NASA pilots flew a high-altitude science aircraft directly into thunderstorms and recorded incredible data on gamma-ray flashes.
Thunderstorms can create powerful updrafts and downdrafts of wind that speed up air and water to high speeds. As ice crystals collide in these swirling air currents, electrons are stripped away from them, generating the electrical fields that produce lightning. Under certain conditions, these free electrons can even create flashes of gamma rays, the shortest and most energetic waves within the electromagnetic spectrum. Thunderstorms can emit two several types of gamma-ray radiation: Short gamma-ray flashes and longer gamma-ray glows that may last from minutes to hours.
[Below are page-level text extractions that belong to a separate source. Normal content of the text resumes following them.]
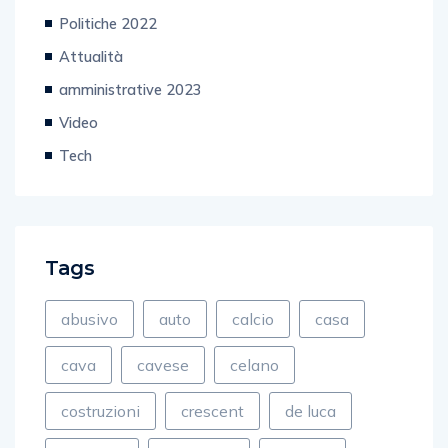
Spettacolo e Cultura
Politiche 2022
Attualità
amministrative 2023
Video
Tech
Tags
abusivo
auto
calcio
casa
cava
cavese
celano
costruzioni
crescent
de luca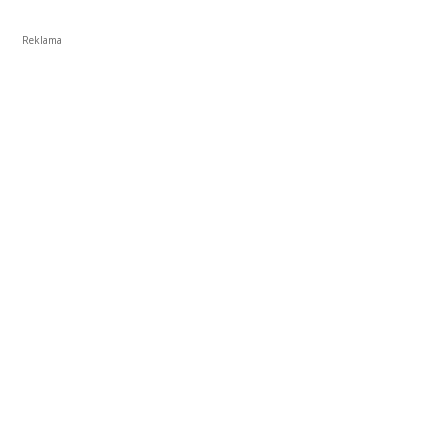
Reklama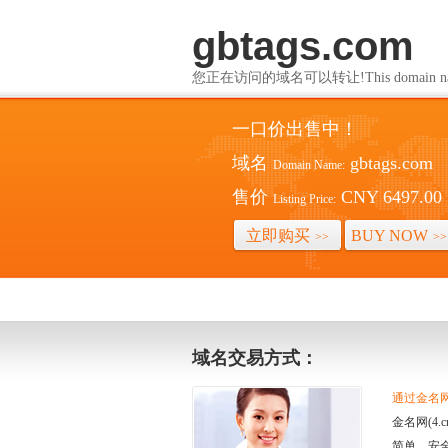
gbtags.com
您正在访问的域名可以转让!This domain name i
一口价出售中！
域名
gbtags.com
Domain Name:
售价
CNY 6497.00
Listing Price:
立即购买
BUY NOW
>>
>>
域名交易方式：
通过金名网(
金名网(4
简单、安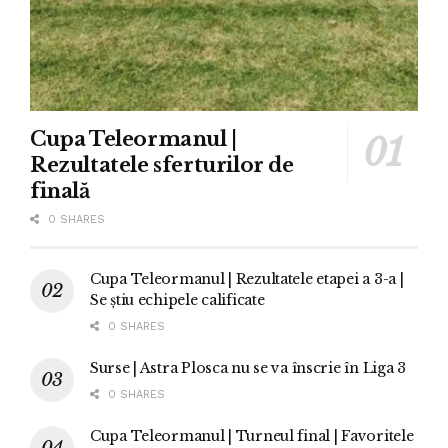
Cupa Teleormanul |
Rezultatele sferturilor de
finală
0 SHARES
Cupa Teleormanul | Rezultatele etapei a 3-a |
Se știu echipele calificate
0 SHARES
Surse | Astra Plosca nu se va înscrie în Liga 3
0 SHARES
Cupa Teleormanul | Turneul final | Favoritele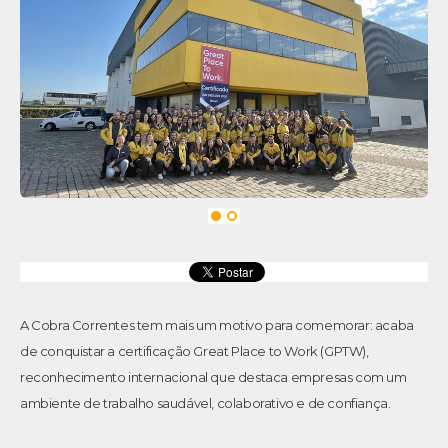
A Cobra Correntes tem mais um motivo para comemorar: acaba
de conquistar a certificação Great Place to Work (GPTW),
reconhecimento internacional que destaca empresas com um
ambiente de trabalho saudável, colaborativo e de confiança.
To raised understand these phenomena, a world group of scientists flew NASA’s high-altitude ER-2 (Earth Resources 2) aircraft as close as safely possible to thunderclouds that stretched as high as 10 miles (18 kilometers), in keeping with a statement from NASA’s Marshall Flight Center in Alabama. Doing so allowed the team to assemble “essentially the most detailed airborne evaluation of gamma rays and thunderclouds ever recorded,” in keeping with the statement.
Related: Gamma rays: Every thing you should learn about these powerful packets of energy
Researchers from the University of Bergen in Norway, the U.S. Naval Research Laboratory (NRL) and three different NASA centers participated within the study, often called Airborne Lightning Observatory for Fly’s Eye GLM Simulator and Terrestrial gamma-ray flashes, or ALOFT. The info this system has gathered could “help scientists see when storms are strengthening and supply extra lead time of data to maintain the general public secure from the specter of lightning,” NASA’s Timothy Lang said within the statement.
The aircraft flew out of Tampa, Florida and conducted over 60 hours of observations. A singular gamma-ray detector developed on the University of Bergen enabled researchers to gather data in real-time, enabling them to direct pilots towards thunderclouds that actively glowed with gamma-ray radiation.
One other instrument aboard the aircraft, the Fly’s Eye GLM Simulator (FEGS), captured data within the near-infrared and ultraviolet wavelengths of the electromagnetic spectrum which might be emitted by lightning yet are invisible to current satellites. “These smaller, less dense flashes are often called precursors of when storms are turning severe,” Lang said.
The high-altitude NASA ER-2 aircraft utilized in the study is one among only two within the agency’s possession. The aircraft can fly extremely high within the sky, above 99% of Earth’s atmosphere. They were based on the Lockheed U-2 spy plane and were acquired by NASA in 1981 and 1989, respectively.
NASA’s two ER-2 aircraft have flown greater than 4,500 missions up to now, and one among them set an extreme altitude record for its weight class in 1998 when it got 68,700 feet (21 kilometers) above Earth, in keeping with a NASA fact sheet. (For perspective: Business airliners generally cruise at altitudes around 35,000 feet, or 11,000 m.)
NASA’s ER-2 aircraft have been used to conduct studies on latest satellite sensors, global warming and ozone levels, atmospheric phenomena and even snowfall.